Ertelenmiş Hayat: Hep Sonraya Bıraktığımız Mutluluk

Abone Ol

Hepimiz hayatımızın bir döneminde kendimize aynı cümleyi kurarız:

“Bunu sonra yaparım.”

“Biraz zaman geçsin, o zaman mutlu olurum.”

Sanki mutluluğun kapısı hep ileride bir yerdeymiş gibi…

Sanki bugün, tam olarak yaşamaya uygun değilmiş gibi…

Aslında fark etmeden kendi hayatımızı erteliyoruz.

Sınav geçsin diye bekliyoruz, iş bulunsun diye bekliyoruz, para biriksin diye bekliyoruz…

Ancak beklerken geçen zamanın geri dönüşü olmuyor.

Ertelenmiş hayat sendromu dediğimiz şey tam olarak bu:

Mutluluğu hep geleceğe atmak.

Kendimizi hep son sıraya koymak.

Ama gerçek şu ki, hayat büyük anlarla değil; küçük anlarla akıyor. Bir kahve içmek, bir dostla gülmek, evde sessiz bir akşam geçirmek bile küçük birer mutluluk aslında. Büyük fırsatlar için beklerken, bu küçük anların değerini unutuyoruz.
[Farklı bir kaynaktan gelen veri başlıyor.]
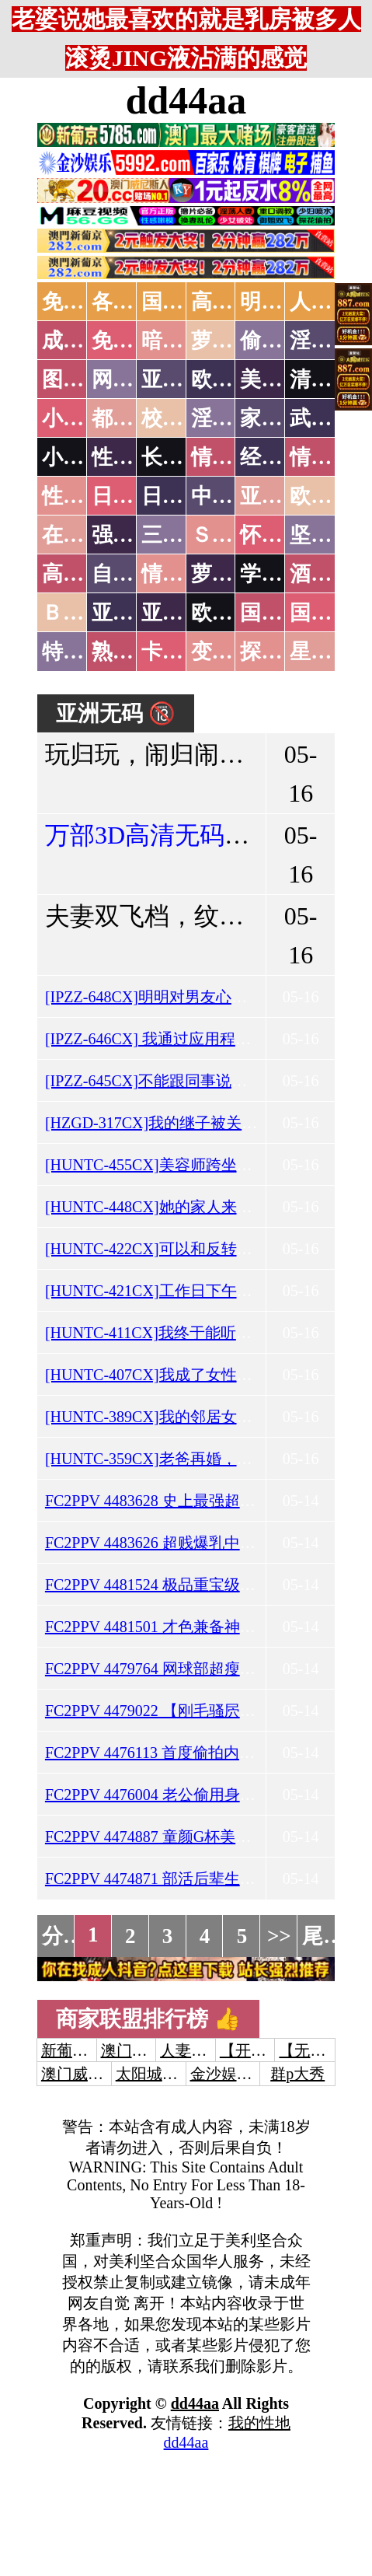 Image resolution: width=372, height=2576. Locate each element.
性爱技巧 (134, 457)
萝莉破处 (233, 340)
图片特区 (84, 379)
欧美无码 (233, 612)
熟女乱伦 (134, 651)
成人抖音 (84, 340)
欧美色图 (233, 379)
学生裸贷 (282, 573)
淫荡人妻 (233, 418)
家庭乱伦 (282, 418)
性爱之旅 (84, 496)
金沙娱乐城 (229, 2073)
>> (279, 1936)
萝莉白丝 (233, 573)
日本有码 (183, 496)
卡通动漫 (183, 651)
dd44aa (186, 100)
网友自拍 (134, 379)
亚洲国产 (282, 496)
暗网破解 (183, 340)
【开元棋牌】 (266, 2050)
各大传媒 (134, 301)
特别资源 (84, 651)
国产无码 (282, 612)
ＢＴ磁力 (84, 612)
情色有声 (183, 573)
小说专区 (84, 457)
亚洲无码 (134, 612)
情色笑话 (233, 457)
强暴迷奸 (134, 535)
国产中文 (183, 301)
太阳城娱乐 (154, 2073)
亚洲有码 (183, 612)
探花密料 (282, 651)
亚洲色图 (183, 379)
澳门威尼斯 (140, 2050)
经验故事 (282, 457)
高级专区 (84, 573)
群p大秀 (297, 2073)
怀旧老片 (282, 535)
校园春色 (183, 418)
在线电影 (84, 535)
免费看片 (134, 340)
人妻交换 (191, 2050)
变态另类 (233, 651)
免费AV (77, 301)
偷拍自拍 (282, 340)
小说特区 (84, 418)
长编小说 (183, 457)
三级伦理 (183, 535)
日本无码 (134, 496)
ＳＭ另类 (233, 535)
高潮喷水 (233, 301)
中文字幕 (233, 496)
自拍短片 (134, 573)
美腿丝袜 (282, 379)
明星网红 (282, 301)
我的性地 (259, 2422)
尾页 (323, 1936)
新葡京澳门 (80, 2050)
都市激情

Belki bugün büyük bir değişim yapamayız.

Ama en azından küçük bir adım atabiliriz.

Kendimiz için birkaç dakika ayırabiliriz.
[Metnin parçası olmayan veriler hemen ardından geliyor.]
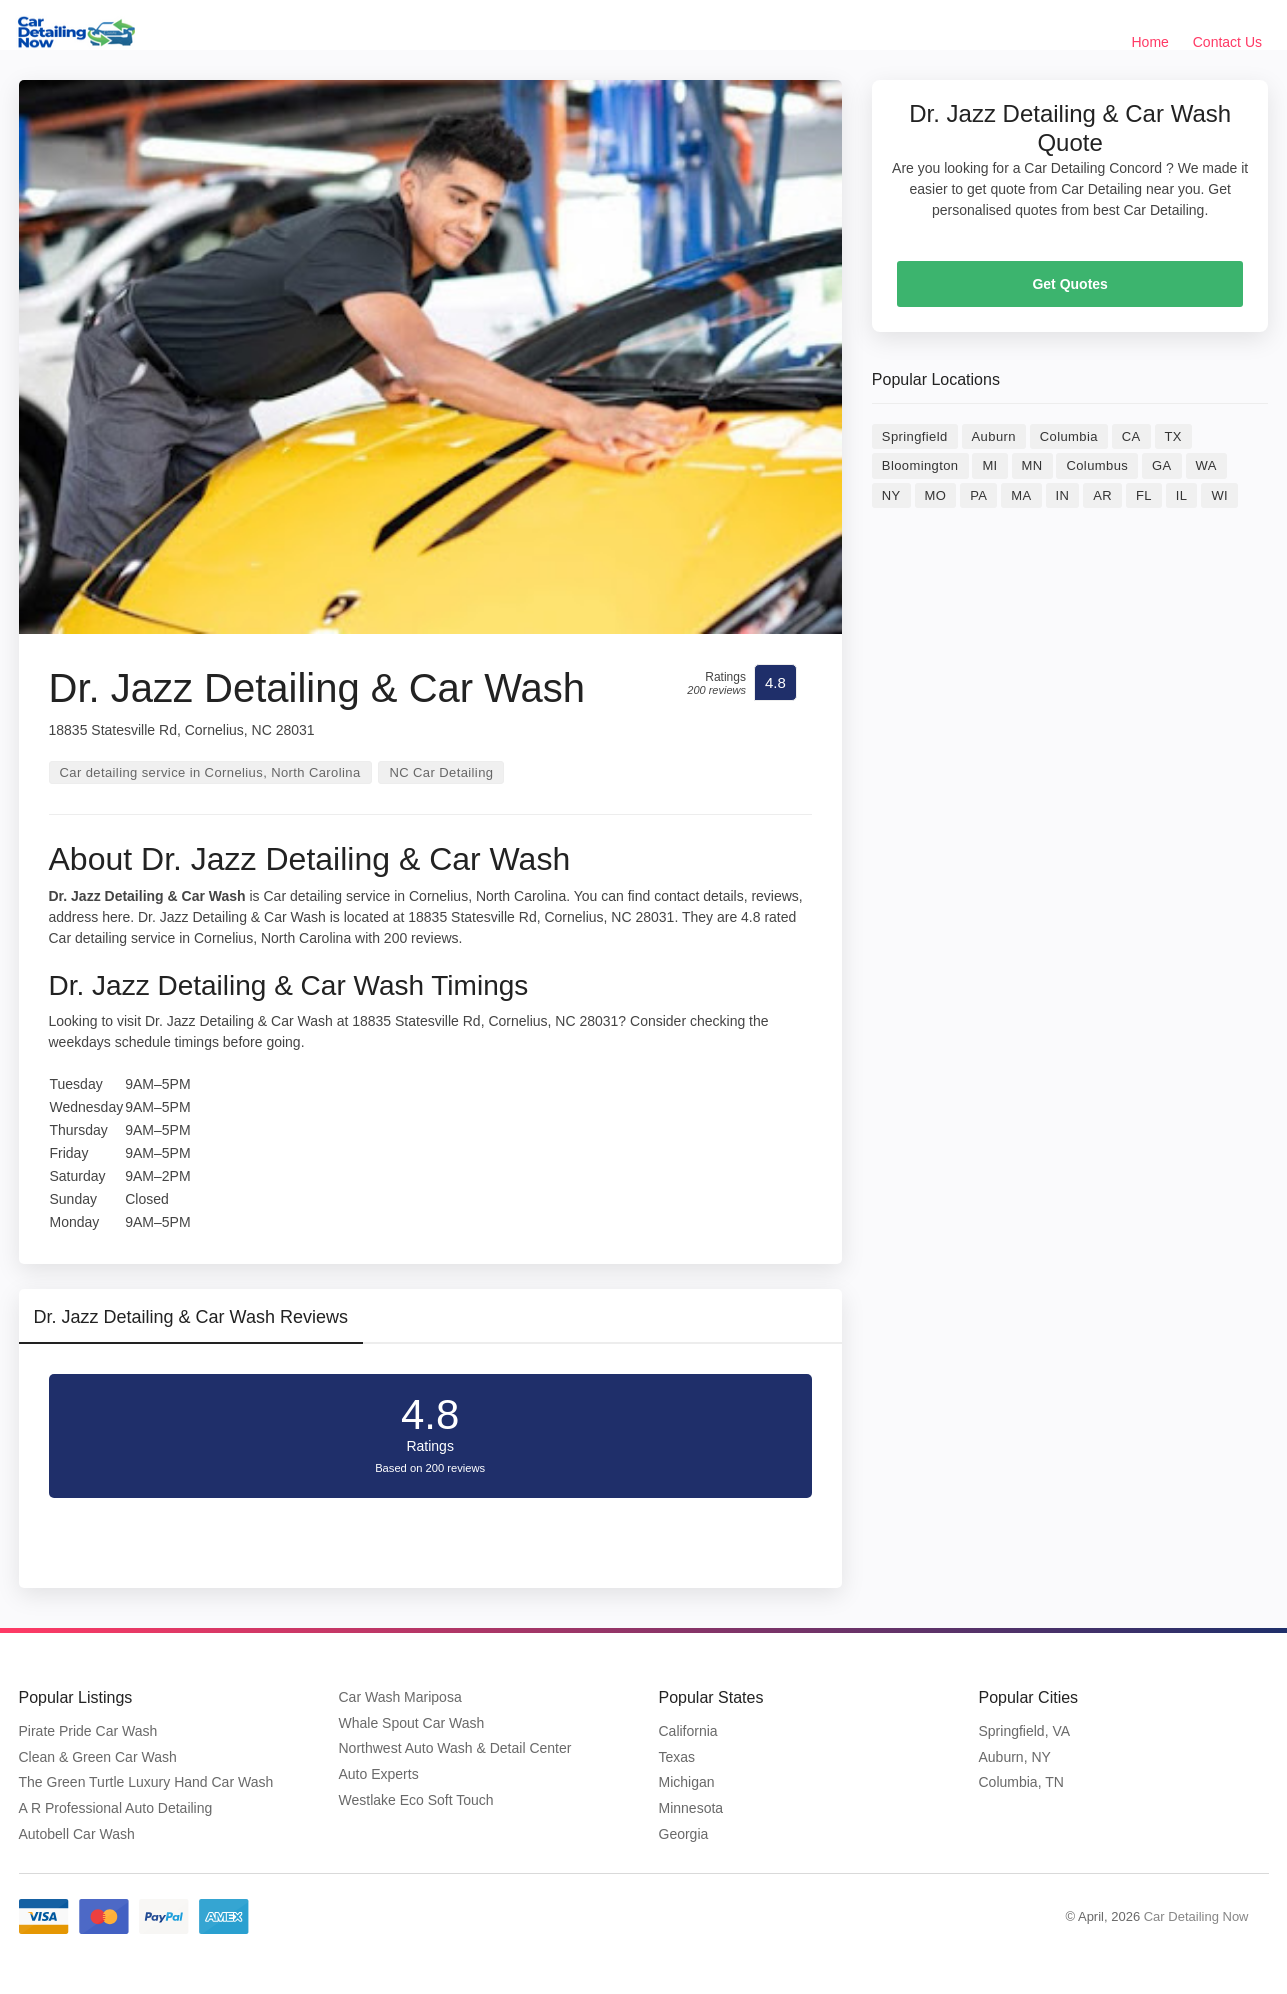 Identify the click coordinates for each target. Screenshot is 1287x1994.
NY (891, 495)
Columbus (1097, 465)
Uzun zamandır yapmak istediğimiz basit bir şeyi yapabiliriz.

Çünkü hayat “mükemmel zaman”ı beklemiyor.

Ve ertelenen her şeyin içinde aslında kaybolan biraz da biz oluyoruz.

Bugün küçük de olsa bir adım atmak, belki de ertelenmiş hayatımızın başlangıcı olur.